**Exercise objective:**
Word for word, output the data, with none of its pictures.

--------------------

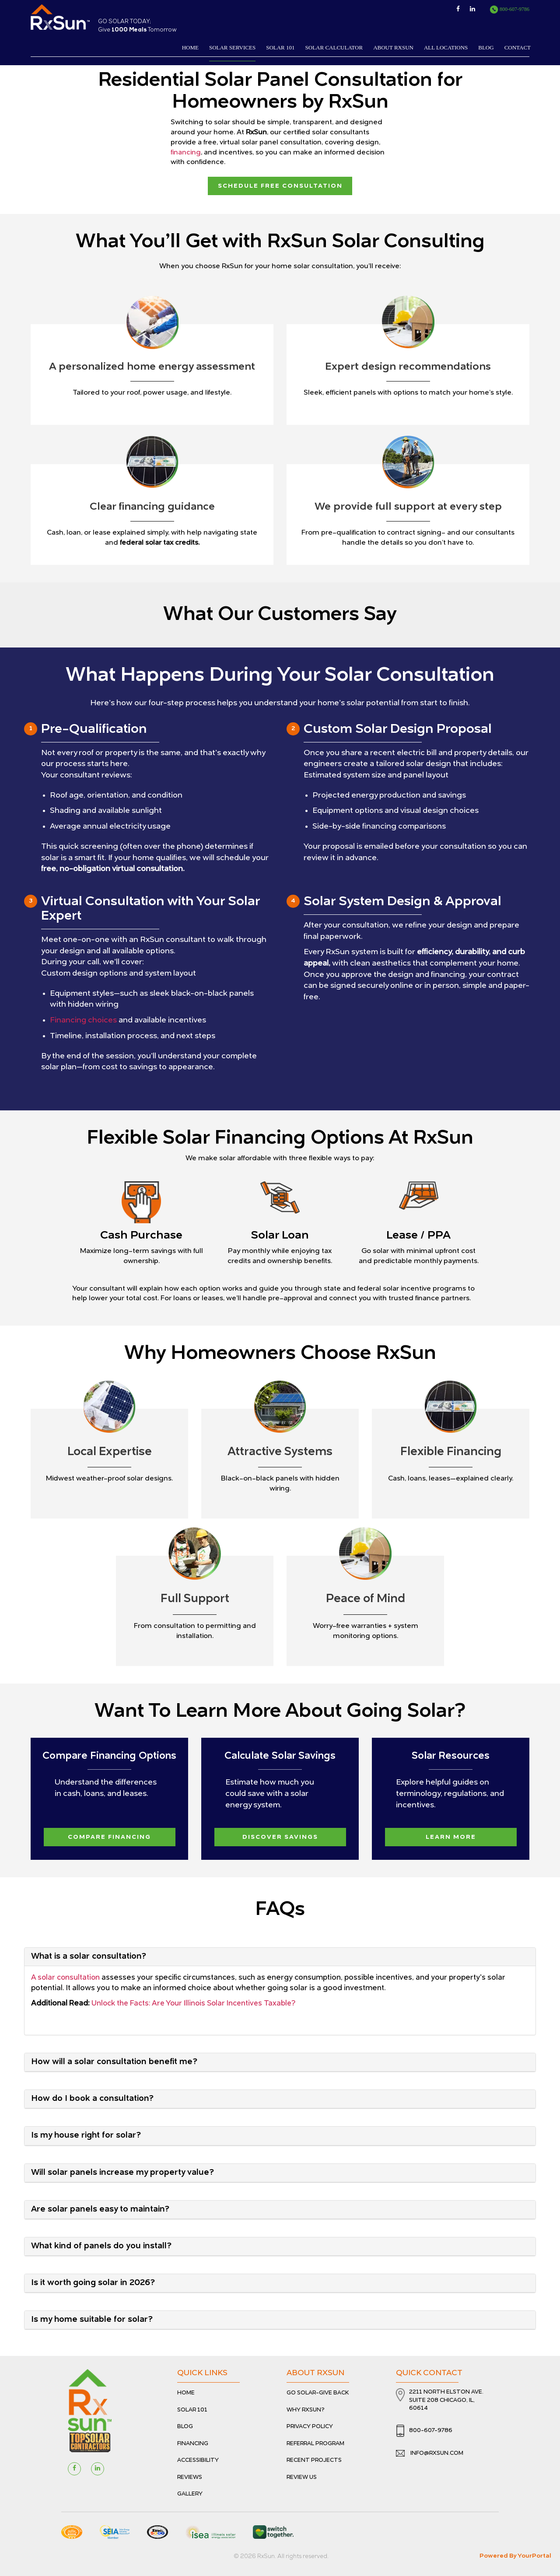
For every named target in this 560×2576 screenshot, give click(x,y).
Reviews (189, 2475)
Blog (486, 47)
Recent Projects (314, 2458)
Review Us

--------------------

**Your response:**
For every named target in this 560×2576 screenshot, give click(x,y).
Reviews (189, 2475)
Blog (486, 47)
Recent Projects (314, 2458)
Review Us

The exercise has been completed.